First, you are absolutely correct. I have been working with children for over 18 years and have seen plenty of NON-AUTISTIC children exhibit "point and ask" (often asking by pointing itself) at 2 years old. It all depends on so many things, more than I can write about here. But no, it isn't a missed milestone or concern.

Just curious, but does your SIL have children of her own? An ECE? Years in childcare?

I've noticed a trend recently: politely put, A lot of people who have no business mentioning autism have begun to "warn" their friends/relatives about concerns for their child. This is usually because the uninformed person narrowly assumes that if another child exhibits behaviors or actions unlike theirs, there must be something wrong. Add to that all the bad information traveling through the ether about autism, and it's really enough to make a lot of halfway informed people socially dangerous. And so they make really stupid suggestions or warnings, without a thought as to the mental acrobatics parents will go through. Not to be rude, but they really just need to shut up. Unless someone actually does assessment with developmentally disabled children or has a broad experience of what child development "looks" like, they really need to keep it to themselves!

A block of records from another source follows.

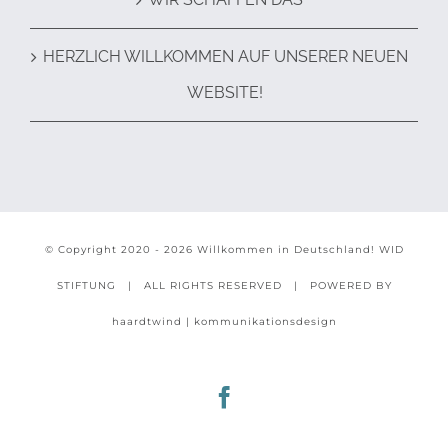
HERZLICH WILLKOMMEN AUF UNSERER NEUEN
WEBSITE!
© Copyright 2020 -
2026 Willkommen in Deutschland!
WID
STIFTUNG
| ALL RIGHTS RESERVED | POWERED BY
haardtwind | kommunikationsdesign
Facebook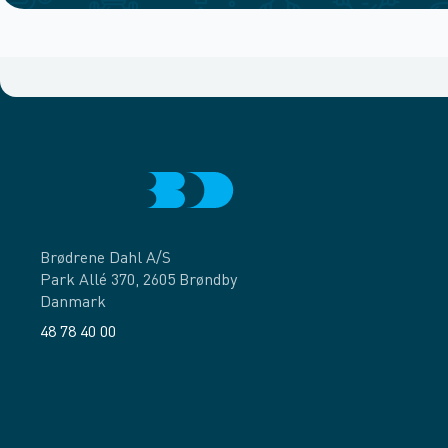
Brødrene Dahl A/S
Park Allé 370, 2605 Brøndby
Danmark
48 78 40 00
Facebook
LinkedIn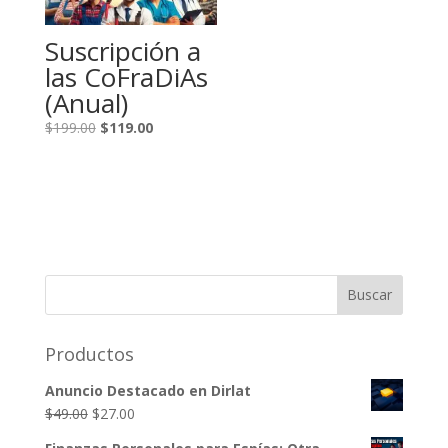
Suscripción a
las CoFraDiAs
(Anual)
El
El
$
199.00
$
119.00
precio
precio
original
actual
era:
es:
$199.00.
$119.00.
Productos
Anuncio Destacado en Dirlat
El
El
$
49.00
$
27.00
precio
precio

Sorry you got caught up in someone else's nonsense. Your daughter sounds fine. Go with your gut.

3 moms found this helpful

I am trained in toddler development,so maybe I can set your mind at ease. While pointing to things and asking what they are is common, it is not necessarily a developmental milestone. As long as your daughter can name and identify up to 10 things and she is relatively verbal and tries to communicate with you, I wouldn't worry about it. Eye contact is also a good indicator that she is right on track.
Autism is a buzz word right now, and it causes a lot of panic. But as an ECE professional, you know that there are many more signs of this than just one missed milestone. Children develop in different areas at different times (she might be lacking in gross motor skills but doing awesome in fine motor), and while she might be lacking in one area, she is probably excelling in others. It will all balance out in the end. There are some online resources to help refresh your memory of the developmental process, such as http://www.firstsigns.org. Do some research if you are concerned, and trust your instincts.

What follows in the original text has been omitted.